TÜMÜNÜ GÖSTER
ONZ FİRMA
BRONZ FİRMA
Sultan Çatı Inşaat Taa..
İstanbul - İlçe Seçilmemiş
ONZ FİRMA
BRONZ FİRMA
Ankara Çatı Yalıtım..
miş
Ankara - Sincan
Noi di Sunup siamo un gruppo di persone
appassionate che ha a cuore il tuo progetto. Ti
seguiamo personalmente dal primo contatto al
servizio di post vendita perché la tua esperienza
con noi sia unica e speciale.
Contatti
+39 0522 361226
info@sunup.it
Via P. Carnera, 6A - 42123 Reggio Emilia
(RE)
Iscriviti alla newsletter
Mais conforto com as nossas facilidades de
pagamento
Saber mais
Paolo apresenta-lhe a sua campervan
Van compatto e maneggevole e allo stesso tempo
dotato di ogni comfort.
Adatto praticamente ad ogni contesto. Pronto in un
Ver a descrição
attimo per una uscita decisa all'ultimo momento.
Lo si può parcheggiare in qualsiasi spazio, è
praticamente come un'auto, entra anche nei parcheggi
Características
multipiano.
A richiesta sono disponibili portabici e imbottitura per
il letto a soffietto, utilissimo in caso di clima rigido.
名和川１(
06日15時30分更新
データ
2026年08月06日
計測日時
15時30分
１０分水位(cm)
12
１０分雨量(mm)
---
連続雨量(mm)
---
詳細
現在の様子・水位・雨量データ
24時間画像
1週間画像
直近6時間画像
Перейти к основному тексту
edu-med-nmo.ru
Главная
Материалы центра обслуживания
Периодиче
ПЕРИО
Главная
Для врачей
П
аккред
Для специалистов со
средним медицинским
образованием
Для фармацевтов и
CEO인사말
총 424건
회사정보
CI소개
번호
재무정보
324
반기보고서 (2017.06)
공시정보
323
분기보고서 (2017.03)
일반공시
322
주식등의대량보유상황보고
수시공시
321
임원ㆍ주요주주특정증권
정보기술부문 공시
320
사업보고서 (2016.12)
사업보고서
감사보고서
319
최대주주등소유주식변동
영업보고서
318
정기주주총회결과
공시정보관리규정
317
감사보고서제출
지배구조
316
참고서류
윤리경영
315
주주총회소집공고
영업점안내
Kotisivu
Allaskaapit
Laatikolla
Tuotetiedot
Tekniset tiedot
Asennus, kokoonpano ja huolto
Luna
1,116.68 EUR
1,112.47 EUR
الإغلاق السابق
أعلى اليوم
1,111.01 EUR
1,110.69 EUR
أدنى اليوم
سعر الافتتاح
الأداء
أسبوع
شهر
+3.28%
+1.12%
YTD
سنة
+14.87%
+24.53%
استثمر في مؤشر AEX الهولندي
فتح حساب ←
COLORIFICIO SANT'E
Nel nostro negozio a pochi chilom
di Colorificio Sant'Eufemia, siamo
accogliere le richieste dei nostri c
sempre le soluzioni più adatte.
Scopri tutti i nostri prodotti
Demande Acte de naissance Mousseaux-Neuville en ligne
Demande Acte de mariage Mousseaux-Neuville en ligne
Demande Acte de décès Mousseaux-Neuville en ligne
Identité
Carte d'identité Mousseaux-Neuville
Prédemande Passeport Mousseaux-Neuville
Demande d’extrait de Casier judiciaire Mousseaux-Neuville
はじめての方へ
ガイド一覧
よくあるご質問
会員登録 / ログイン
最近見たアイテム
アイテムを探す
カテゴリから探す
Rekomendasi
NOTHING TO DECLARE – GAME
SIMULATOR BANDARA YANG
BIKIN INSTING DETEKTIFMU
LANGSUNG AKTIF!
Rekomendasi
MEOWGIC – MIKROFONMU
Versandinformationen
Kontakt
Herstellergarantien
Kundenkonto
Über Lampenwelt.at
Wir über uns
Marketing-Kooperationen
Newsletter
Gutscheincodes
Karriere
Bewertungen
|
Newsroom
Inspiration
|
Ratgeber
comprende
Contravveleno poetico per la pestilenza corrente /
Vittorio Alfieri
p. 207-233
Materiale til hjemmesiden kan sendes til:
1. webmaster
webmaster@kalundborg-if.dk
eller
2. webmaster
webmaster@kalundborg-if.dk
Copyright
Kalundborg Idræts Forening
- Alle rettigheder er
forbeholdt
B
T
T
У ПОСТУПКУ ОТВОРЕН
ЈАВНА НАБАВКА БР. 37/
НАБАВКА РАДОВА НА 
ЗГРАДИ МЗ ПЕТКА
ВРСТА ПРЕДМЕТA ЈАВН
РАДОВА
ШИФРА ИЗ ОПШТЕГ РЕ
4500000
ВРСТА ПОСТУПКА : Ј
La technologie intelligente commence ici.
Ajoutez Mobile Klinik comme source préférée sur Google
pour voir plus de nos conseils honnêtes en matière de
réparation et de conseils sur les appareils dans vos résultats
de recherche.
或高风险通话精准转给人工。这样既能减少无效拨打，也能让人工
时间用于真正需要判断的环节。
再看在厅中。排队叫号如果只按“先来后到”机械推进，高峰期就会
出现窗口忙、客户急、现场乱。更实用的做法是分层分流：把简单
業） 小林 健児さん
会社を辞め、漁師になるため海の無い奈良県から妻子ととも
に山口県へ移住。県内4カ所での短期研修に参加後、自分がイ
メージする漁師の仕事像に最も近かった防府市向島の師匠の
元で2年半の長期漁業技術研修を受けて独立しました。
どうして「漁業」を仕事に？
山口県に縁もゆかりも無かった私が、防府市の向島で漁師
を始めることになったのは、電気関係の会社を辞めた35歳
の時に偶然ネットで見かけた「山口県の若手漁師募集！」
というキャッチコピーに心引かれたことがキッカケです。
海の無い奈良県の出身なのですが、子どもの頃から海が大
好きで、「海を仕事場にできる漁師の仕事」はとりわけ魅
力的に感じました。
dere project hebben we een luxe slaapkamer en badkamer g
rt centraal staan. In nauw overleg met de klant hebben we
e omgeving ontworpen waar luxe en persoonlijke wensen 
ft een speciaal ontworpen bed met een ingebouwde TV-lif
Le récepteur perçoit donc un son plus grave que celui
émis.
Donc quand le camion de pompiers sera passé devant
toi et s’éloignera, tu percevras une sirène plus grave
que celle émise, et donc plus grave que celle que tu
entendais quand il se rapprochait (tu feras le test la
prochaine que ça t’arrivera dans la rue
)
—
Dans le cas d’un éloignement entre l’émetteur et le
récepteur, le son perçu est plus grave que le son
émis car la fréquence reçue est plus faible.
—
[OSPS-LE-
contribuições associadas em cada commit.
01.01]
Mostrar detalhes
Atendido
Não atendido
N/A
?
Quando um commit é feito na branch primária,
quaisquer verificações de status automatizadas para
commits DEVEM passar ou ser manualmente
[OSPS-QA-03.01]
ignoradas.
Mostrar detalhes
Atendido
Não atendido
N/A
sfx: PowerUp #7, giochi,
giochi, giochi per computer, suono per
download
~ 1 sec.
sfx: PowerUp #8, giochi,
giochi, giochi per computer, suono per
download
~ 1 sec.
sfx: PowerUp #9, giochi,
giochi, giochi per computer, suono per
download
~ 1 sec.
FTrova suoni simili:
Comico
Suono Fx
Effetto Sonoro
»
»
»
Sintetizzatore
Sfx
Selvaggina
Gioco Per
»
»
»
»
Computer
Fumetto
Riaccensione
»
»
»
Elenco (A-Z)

* EXERCISE INSTRUCTIONS:
Copy out the data above, word for word.

* RESULT OF THE TASK:
TÜMÜNÜ GÖSTER
ONZ FİRMA
BRONZ FİRMA
Sultan Çatı Inşaat Taa..
İstanbul - İlçe Seçilmemiş
ONZ FİRMA
BRONZ FİRMA
Ankara Çatı Yalıtım..
miş
Ankara - Sincan
Noi di Sunup siamo un gruppo di persone
appassionate che ha a cuore il tuo progetto. Ti
seguiamo personalmente dal primo contatto al
servizio di post vendita perché la tua esperienza
con noi sia unica e speciale.
Contatti
+39 0522 361226
info@sunup.it
Via P. Carnera, 6A - 42123 Reggio Emilia
(RE)
Iscriviti alla newsletter
Mais conforto com as nossas facilidades de
pagamento
Saber mais
Paolo apresenta-lhe a sua campervan
Van compatto e maneggevole e allo stesso tempo
dotato di ogni comfort.
Adatto praticamente ad ogni contesto. Pronto in un
Ver a descrição
attimo per una uscita decisa all'ultimo momento.
Lo si può parcheggiare in qualsiasi spazio, è
praticamente come un'auto, entra anche nei parcheggi
Características
multipiano.
A richiesta sono disponibili portabici e imbottitura per
il letto a soffietto, utilissimo in caso di clima rigido.
名和川１(
06日15時30分更新
データ
2026年08月06日
計測日時
15時30分
１０分水位(cm)
12
１０分雨量(mm)
---
連続雨量(mm)
---
詳細
現在の様子・水位・雨量データ
24時間画像
1週間画像
直近6時間画像
Перейти к основному тексту
edu-med-nmo.ru
Главная
Материалы центра обслуживания
Периодиче
ПЕРИО
Главная
Для врачей
П
аккред
Для специалистов со
средним медицинским
образованием
Для фармацевтов и
CEO인사말
총 424건
회사정보
CI소개
번호
재무정보
324
반기보고서 (2017.06)
공시정보
323
분기보고서 (2017.03)
일반공시
322
주식등의대량보유상황보고
수시공시
321
임원ㆍ주요주주특정증권
정보기술부문 공시
320
사업보고서 (2016.12)
사업보고서
감사보고서
319
최대주주등소유주식변동
영업보고서
318
정기주주총회결과
공시정보관리규정
317
감사보고서제출
지배구조
316
참고서류
윤리경영
315
주주총회소집공고
영업점안내
Kotisivu
Allaskaapit
Laatikolla
Tuotetiedot
Tekniset tiedot
Asennus, kokoonpano ja huolto
Luna
1,116.68 EUR
1,112.47 EUR
الإغلاق السابق
أعلى اليوم
1,111.01 EUR
1,110.69 EUR
أدنى اليوم
سعر الافتتاح
الأداء
أسبوع
شهر
+3.28%
+1.12%
YTD
سنة
+14.87%
+24.53%
استثمر في مؤشر AEX الهولندي
فتح حساب ←
COLORIFICIO SANT'E
Nel nostro negozio a pochi chilom
di Colorificio Sant'Eufemia, siamo
accogliere le richieste dei nostri c
sempre le soluzioni più adatte.
Scopri tutti i nostri prodotti
Demande Acte de naissance Mousseaux-Neuville en ligne
Demande Acte de mariage Mousseaux-Neuville en ligne
Demande Acte de décès Mousseaux-Neuville en ligne
Identité
Carte d'identité Mousseaux-Neuville
Prédemande Passeport Mousseaux-Neuville
Demande d’extrait de Casier judiciaire Mousseaux-Neuville
はじめての方へ
ガイド一覧
よくあるご質問
会員登録 / ログイン
最近見たアイテム
アイテムを探す
カテゴリから探す
Rekomendasi
NOTHING TO DECLARE – GAME
SIMULATOR BANDARA YANG
BIKIN INSTING DETEKTIFMU
LANGSUNG AKTIF!
Rekomendasi
MEOWGIC – MIKROFONMU
Versandinformationen
Kontakt
Herstellergarantien
Kundenkonto
Über Lampenwelt.at
Wir über uns
Marketing-Kooperationen
Newsletter
Gutscheincodes
Karriere
Bewertungen
|
Newsroom
Inspiration
|
Ratgeber
comprende
Contravveleno poetico per la pestilenza corrente /
Vittorio Alfieri
p. 207-233
Materiale til hjemmesiden kan sendes til:
1. webmaster
webmaster@kalundborg-if.dk
eller
2. webmaster
webmaster@kalundborg-if.dk
Copyright
Kalundborg Idræts Forening
- Alle rettigheder er
forbeholdt
B
T
T
У ПОСТУПКУ ОТВОРЕН
ЈАВНА НАБАВКА БР. 37/
НАБАВКА РАДОВА НА 
ЗГРАДИ МЗ ПЕТКА
ВРСТА ПРЕДМЕТA ЈАВН
РАДОВА
ШИФРА ИЗ ОПШТЕГ РЕ
4500000
ВРСТА ПОСТУПКА : Ј
La technologie intelligente commence ici.
Ajoutez Mobile Klinik comme source préférée sur Google
pour voir plus de nos conseils honnêtes en matière de
réparation et de conseils sur les appareils dans vos résultats
de recherche.
或高风险通话精准转给人工。这样既能减少无效拨打，也能让人工
时间用于真正需要判断的环节。
再看在厅中。排队叫号如果只按“先来后到”机械推进，高峰期就会
出现窗口忙、客户急、现场乱。更实用的做法是分层分流：把简单
業） 小林 健児さん
会社を辞め、漁師になるため海の無い奈良県から妻子ととも
に山口県へ移住。県内4カ所での短期研修に参加後、自分がイ
メージする漁師の仕事像に最も近かった防府市向島の師匠の
元で2年半の長期漁業技術研修を受けて独立しました。
どうして「漁業」を仕事に？
山口県に縁もゆかりも無かった私が、防府市の向島で漁師
を始めることになったのは、電気関係の会社を辞めた35歳
の時に偶然ネットで見かけた「山口県の若手漁師募集！」
というキャッチコピーに心引かれたことがキッカケです。
海の無い奈良県の出身なのですが、子どもの頃から海が大
好きで、「海を仕事場にできる漁師の仕事」はとりわけ魅
力的に感じました。
dere project hebben we een luxe slaapkamer en badkamer g
rt centraal staan. In nauw overleg met de klant hebben we
e omgeving ontworpen waar luxe en persoonlijke wensen 
ft een speciaal ontworpen bed met een ingebouwde TV-lif
Le récepteur perçoit donc un son plus grave que celui
émis.
Donc quand le camion de pompiers sera passé devant
toi et s’éloignera, tu percevras une sirène plus grave
que celle émise, et donc plus grave que celle que tu
entendais quand il se rapprochait (tu feras le test la
prochaine que ça t’arrivera dans la rue
)
—
Dans le cas d’un éloignement entre l’émetteur et le
récepteur, le son perçu est plus grave que le son
émis car la fréquence reçue est plus faible.
—
[OSPS-LE-
contribuições associadas em cada commit.
01.01]
Mostrar detalhes
Atendido
Não atendido
N/A
?
Quando um commit é feito na branch primária,
quaisquer verificações de status automatizadas para
commits DEVEM passar ou ser manualmente
[OSPS-QA-03.01]
ignoradas.
Mostrar detalhes
Atendido
Não atendido
N/A
sfx: PowerUp #7, giochi,
giochi, giochi per computer, suono per
download
~ 1 sec.
sfx: PowerUp #8, giochi,
giochi, giochi per computer, suono per
download
~ 1 sec.
sfx: PowerUp #9, giochi,
giochi, giochi per computer, suono per
download
~ 1 sec.
FTrova suoni simili:
Comico
Suono Fx
Effetto Sonoro
»
»
»
Sintetizzatore
Sfx
Selvaggina
Gioco Per
»
»
»
»
Computer
Fumetto
Riaccensione
»
»
»
Elenco (A-Z)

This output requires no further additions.